The practice is a longstanding one in America, as well. In 1773, Ben Franklin obtained letters, written by the royally appointed governor of Massachusetts, suggesting that the governor had misled Parliament in order promote a military buildup in the American Colonies. The letters were printed in the Boston Gazette, and caused a firestorm on both sides of the Atlantic. Before they were, though, their contents were teasingly publicized—by Sam Adams, using a mode of communication we might refer to today as “strategic leaking.” How did Franklin get the letters in the first place? From, yes, a leaker—one who remains, still, anonymous.

This form of patriotic tattling may have been common in the Colonies; still, it would take “leaking” more than a century to take on the political connotations that are, today, the default in our discourse. Until the mid-20th century, something simply “leaked out,” without intention or malice or, indeed, subject—as an accident of physics, or perhaps as a broad ratification of Stewart Brand’s adage that “information wants to be free.” In Uncle Tom’s Cabin, first published in 1852, Augustine St. Clare compares his twin brother, Alfred, to their father: “I can see it leaking out in fifty different ways,” Augustine tells his cousin, Ophelia—“just that same strong, overbearing, dominant spirit.” In 1884’s Vivienne: A Novel, “The carefully-guarded secret had leaked out in some way or other.”

But then, in the 1950s, the secretive “leak” transformed—into a noun. And that appears to have been the point at which it took on its expressly political connotations. The political scientist H. D. Lasswell, in a 1950 issue of National Security, noted that “Americans are accustomed to ‘government by leak.’” A 1957 issue of The Economist mentioned the “understandable indignation” brought forth by “the allegation of a ‘leak’ about last Thursday’s increase in Bank rate.” In 1973, The Guardian offered a delightfully droll take on the new noun: “The EEC Commission,” the paper noted, “spent an hour and a half … discussing leaks and how to plug them (or so it is reliably leaked to Miscellany).”

The “leak,” ever since, has implied not just secrets revealed, but secrets revealed by someone, for some purpose. It has also come to suggest, in its meek quartet of letters, a kind of internal combat: The leak, the secret revealed in spite of itself, is contentious, and vaguely martial. It suggests a battle that has been lost—or, seen in the other way, won. You don’t merely leak something, after all; you leak something against the wishes of someone else. You take the secret, and make it public. The struggle—and the doubled perspective—are built into the word.  Politico, after Edward Snowden leaked secrets about the NSA to media outlets, ran a slideshow of history’s notable leakers. It titled the show, tellingly, “10 Famous/Infamous Whistleblowers.”

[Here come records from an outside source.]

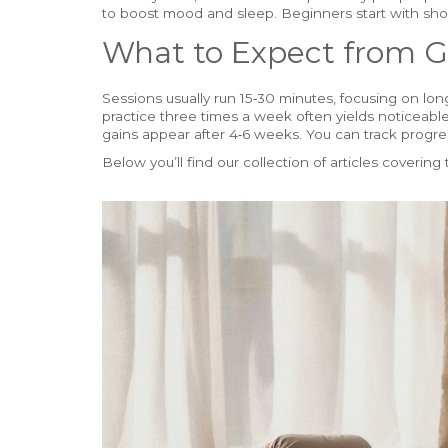
to boost mood and sleep. Beginners start with shor
What to Expect from G
Sessions usually run 15‑30 minutes, focusing on lo
practice three times a week often yields noticeable s
gains appear after 4‑6 weeks. You can track progres
Below you’ll find our collection of articles covering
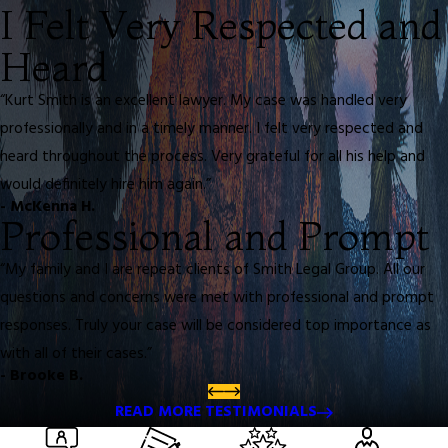
I Felt Very Respected and
Heard
“Kurt Smith is an excellent lawyer. My case was handled very
professionally and in a timely manner. I felt very respected and
heard throughout the process. Very grateful for all his help and
would definitely hire him again.”
- McKenna H.
Professional and Prompt
“My family and I are repeat clients of Smith Legal Group. All our
questions and concerns were met with professional and prompt
responses. Truly your case will be considered top importance as
with all of their cases.”
- Brooke B.
READ MORE TESTIMONIALS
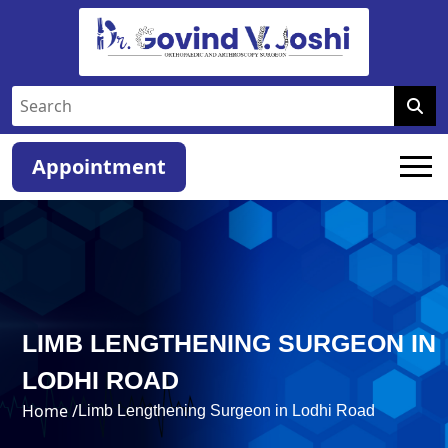
Appointment
LIMB LENGTHENING SURGEON IN
LODHI ROAD
Home /
Limb Lengthening Surgeon in Lodhi Road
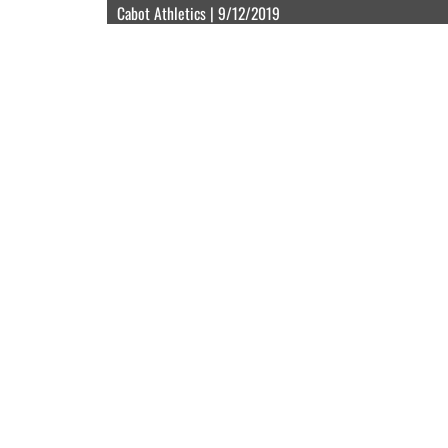
Cabot Athletics | 9/12/2019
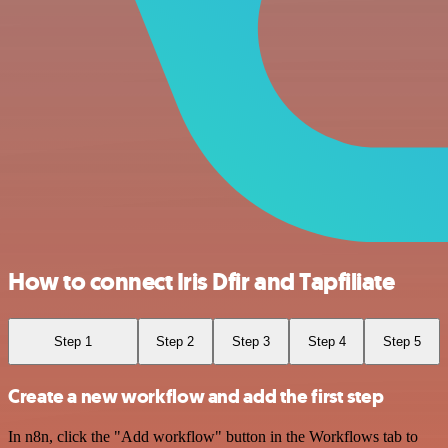
How to connect Iris Dfir and Tapfiliate
Step 1
Step 2
Step 3
Step 4
Step 5
Create a new workflow and add the first step
In n8n, click the "Add workflow" button in the Workflows tab to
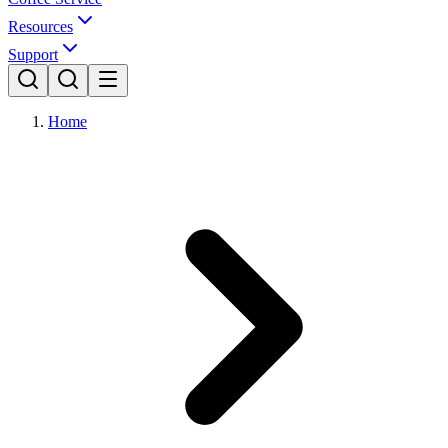
Resources
Support
Home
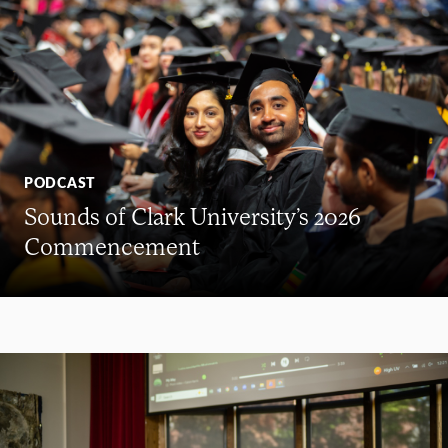
PODCAST
Sounds of Clark University’s 2026
Commencement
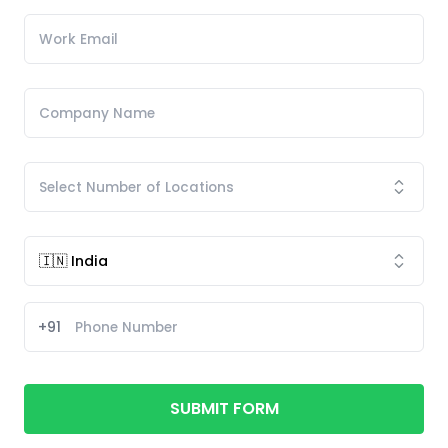
+91
SUBMIT FORM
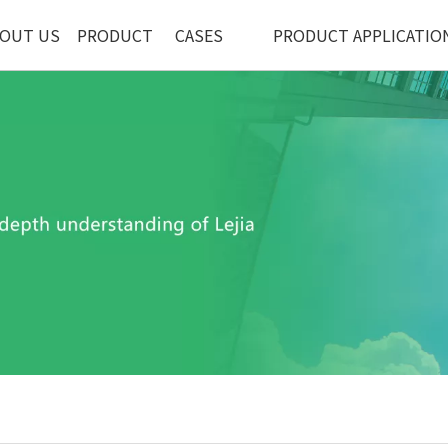
OUT US
PRODUCT
CASES
PRODUCT APPLICATIO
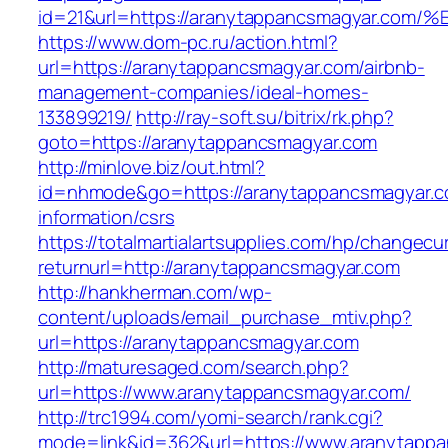
id=21&url=https://aranytappancsmagyar
https://www.dom-pc.ru/action.html?
url=https://aranytappancsmagyar.com/airbnb-
management-companies/ideal-homes-
133899219/
http://ray-soft.su/bitrix/rk.php?
goto=https://aranytappancsmagyar.com
http://minlove.biz/out.html?
id=nhmode&go=https://aranytappancsmagyar.c
information/csrs
https://totalmartialartsupplies.com/hp/changecu
returnurl=http://aranytappancsmagyar.com
http://hankherman.com/wp-
content/uploads/email_purchase_mtiv.php?
url=https://aranytappancsmagyar.com
http://maturesaged.com/search.php?
url=https://www.aranytappancsmagyar.com/
http://trc1994.com/yomi-search/rank.cgi?
mode=link&id=362&url=https://www.aranytapp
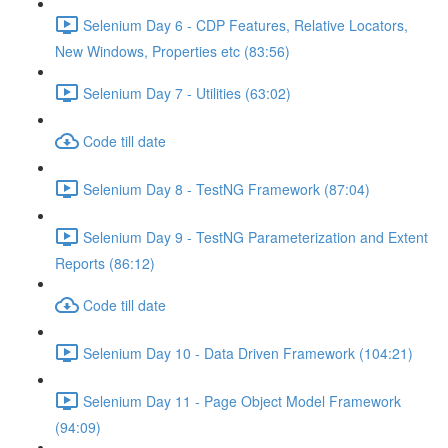
Selenium Day 6 - CDP Features, Relative Locators,
New Windows, Properties etc (83:56)
Selenium Day 7 - Utilities (63:02)
Code till date
Selenium Day 8 - TestNG Framework (87:04)
Selenium Day 9 - TestNG Parameterization and Extent
Reports (86:12)
Code till date
Selenium Day 10 - Data Driven Framework (104:21)
Selenium Day 11 - Page Object Model Framework
(94:09)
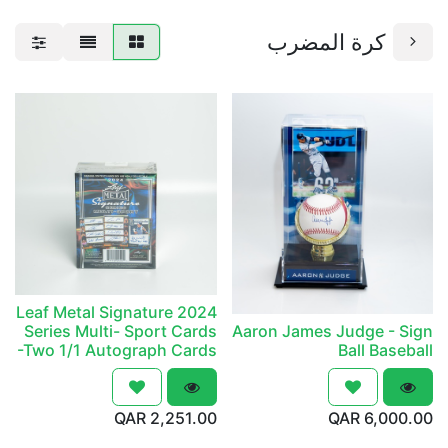
كرة المضرب
2024 Leaf Metal Signature
Series Multi- Sport Cards
Aaron James Judge - Sign
-Two 1/1 Autograph Cards
Ball Baseball
QAR
2,251.00
QAR
6,000.00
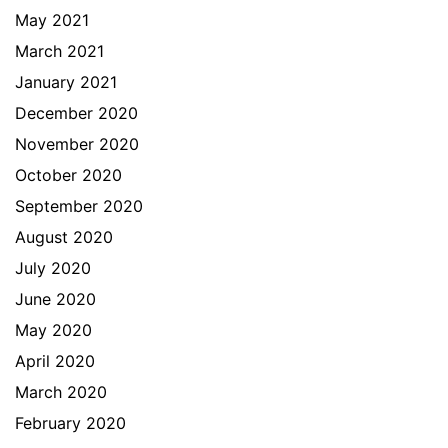
May 2021
March 2021
January 2021
December 2020
November 2020
October 2020
September 2020
August 2020
July 2020
June 2020
May 2020
April 2020
March 2020
February 2020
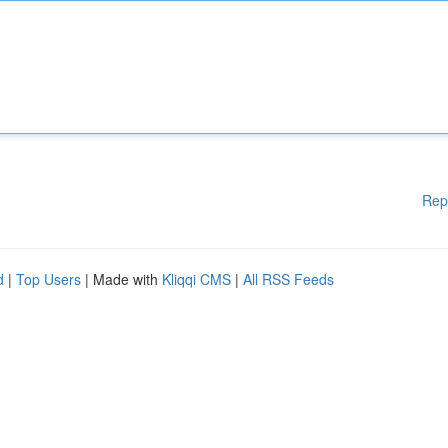
Rep
d
|
Top Users
| Made with
Kliqqi CMS
|
All RSS Feeds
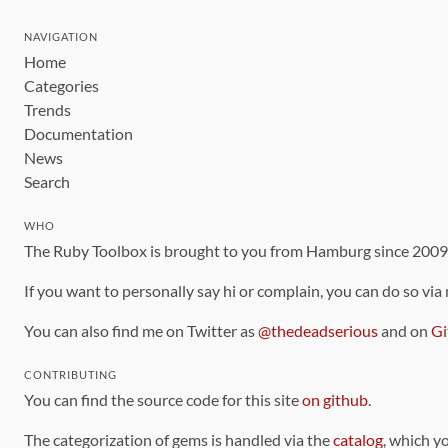
NAVIGATION
Home
Categories
Trends
Documentation
News
Search
WHO
The Ruby Toolbox is brought to you from Hamburg since 200
If you want to personally say hi or complain, you can do so via
You can also find me on Twitter as
@thedeadserious
and on
Gi
CONTRIBUTING
You can find the source code for this site
on github
.
The categorization of gems is handled via the
catalog
, which y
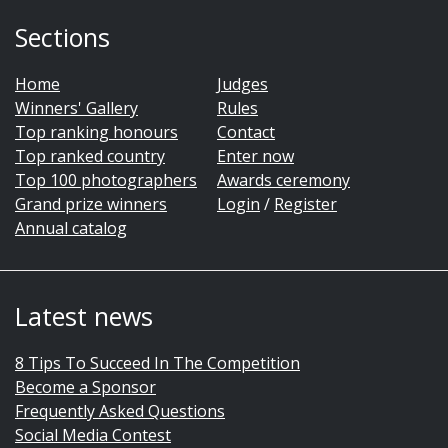
Sections
Home
Judges
Winners' Gallery
Rules
Top ranking honours
Contact
Top ranked country
Enter now
Top 100 photographers
Awards ceremony
Grand prize winners
Login
/
Register
Annual catalog
Latest news
8 Tips To Succeed In The Competition
Become a Sponsor
Frequently Asked Questions
Social Media Contest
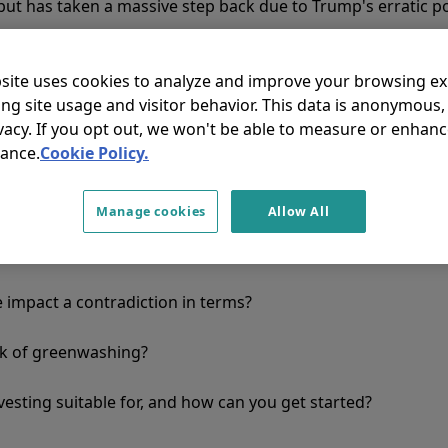
but has taken a massive step back due to Trump's erratic po
site uses cookies to analyze and improve your browsing e
 having an effect on impact investing, which differs from tr
ing site usage and visitor behavior. This data is anonymous
ty approaches. It focuses on using capital to achieve posit
vacy. If you opt out, we won't be able to measure or enhanc
ing profits. The decisive factor is the concrete, measurabl
ance.
Cookie Policy.
trum ranges from renewable energies to financial solutio
Manage cookies
Allow All
ting create real added value, and can it be measured?
e impact a contradiction in terms?
sk of greenwashing?
nvesting suitable for, and how can you get started?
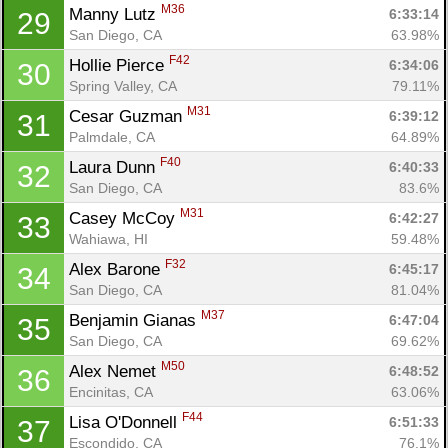
M36
Manny Lutz 
6:33:14
29
San Diego, CA
63.98%
F42
Hollie Pierce 
6:34:06
30
Spring Valley, CA
79.11%
M31
Cesar Guzman 
6:39:12
31
Palmdale, CA
64.89%
F40
Laura Dunn 
6:40:33
32
San Diego, CA
83.6%
M31
Casey McCoy 
6:42:27
33
Wahiawa, HI
59.48%
F32
Alex Barone 
6:45:17
34
San Diego, CA
81.04%
M37
Benjamin Gianas 
6:47:04
35
San Diego, CA
69.62%
M50
Alex Nemet 
6:48:52
36
Encinitas, CA
63.06%
F44
Lisa O'Donnell 
6:51:33
37
Escondido, CA
76.1%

Because of the high stakes, though, leaking is often an action of last resort. It’s the thing you do when you see a problem, try to fix it internally, and fail. Here is Erick Erickson, the conservative commentator, writing on The Resurgent about the Post’s leak report and seeming to corroborate the paper’s reporting:

What sets this story apart for me, at least, is that I know one of the sources. And the source is solidly supportive of President Trump, or at least has been and was during Campaign 2016. But the President will not take any internal criticism, no matter how politely it is given. He does not want advice, cannot be corrected, and is too insecure to see any constructive feedback as anything other than an attack.

So some of the sources are left with no other option but to go to the media, leak the story, and hope that the intense blowback gives the President a swift kick in the butt. Perhaps then he will recognize he screwed up. The President cares vastly more about what the press says than what his advisers say. That is a real problem and one his advisers are having to recognize and use, even if it causes messy stories to get outside the White House perimeter.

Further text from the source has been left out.